On a patrician evening in Ireland
I was born in the guest-room…
With those opening lines in the marvellous elegy for his grandmother, Richard Murphy announced not only his entrance into the world but the arrival of a poet who, by virtue of his background, would stand apart from his contemporaries.
Along with the two other major figures among his mid-twentieth century contemporaries – Kinsella and Montague – he faced the challenge of remaking and liberating Irish poetry in the post-Yeats era. His collected poems, The Pleasure Ground, shows the measure of his response to that challenge and confirms a sense of complete achievement.

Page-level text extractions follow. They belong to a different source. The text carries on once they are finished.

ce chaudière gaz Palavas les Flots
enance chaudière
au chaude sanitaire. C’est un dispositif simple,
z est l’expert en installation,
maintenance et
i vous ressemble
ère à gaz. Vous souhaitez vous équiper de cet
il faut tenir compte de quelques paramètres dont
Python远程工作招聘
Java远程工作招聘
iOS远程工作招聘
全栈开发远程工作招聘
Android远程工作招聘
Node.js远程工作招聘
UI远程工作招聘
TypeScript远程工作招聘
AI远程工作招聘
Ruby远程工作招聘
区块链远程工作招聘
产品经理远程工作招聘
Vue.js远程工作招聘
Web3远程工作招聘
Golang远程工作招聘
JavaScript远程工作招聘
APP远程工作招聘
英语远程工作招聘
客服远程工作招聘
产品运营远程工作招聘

As a craftsman he was resourceful, and in both the short lyric and longer narratives there is strictly controlled precision and fastidious care in the choosing of each single word.

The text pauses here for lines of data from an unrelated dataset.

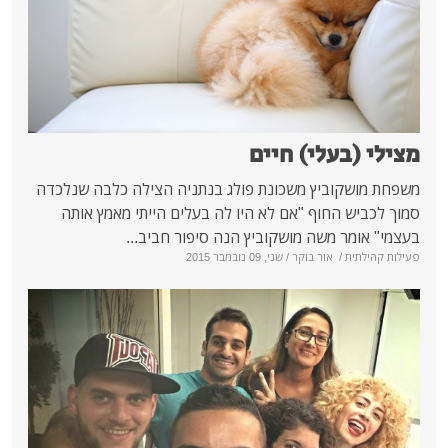
י) חיים
ץ משכונת פולג בנתניה הצילה כלבה שנלכדה
ף "אם לא היו לה בעלים הייתי מאמץ אותה
ה מושקוביץ הנה סיפור חביב...
ור בוקר
/ שני, 09 נובמבר 2015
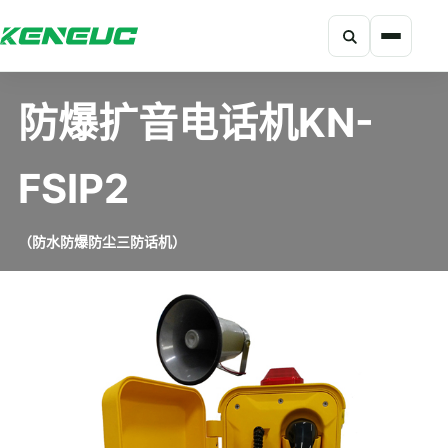
搜索
科能融合网站导航摘要：网站包含产品、解决方案、开发者、资
防爆扩音电话机KN-
FSIP2
（防水防爆防尘三防话机）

While his background was Anglo-Irish, a factor that perhaps allowed the cool, detached outlook in his perspectives on Irish history, he looked to quite different social realities and lives in poems about fishermen, travellers, his "vanished masons". A builder of boats and dwellings (though never an Ivory Tower ) with his own hands, his inherited credentials were never an obstacle to contact with the people "cultivating fields" or "happy in the monotony of boats". His evocations of individuals in west of Ireland settings – often strangers such as the American poet Theodore Roethke, the philosopher Wittgenstein, the actor Mary Ure – are among his most powerful lyrics. The Connemara landscape, its seacoast and offshore islands provided fruitful imagery.
Murphy's command of the lyric form displays "singularly perfect thrusts", as Lowell said of William Carlos Williams. Beyond his interrogation of history and its complexities, his poems always remained close to his lived life. The Battle of Aughrim was and remains a profound exploration. That achievement alone would have stood as a memorable testament to his gifts, but he leaves much else that holds the mark of major poetry.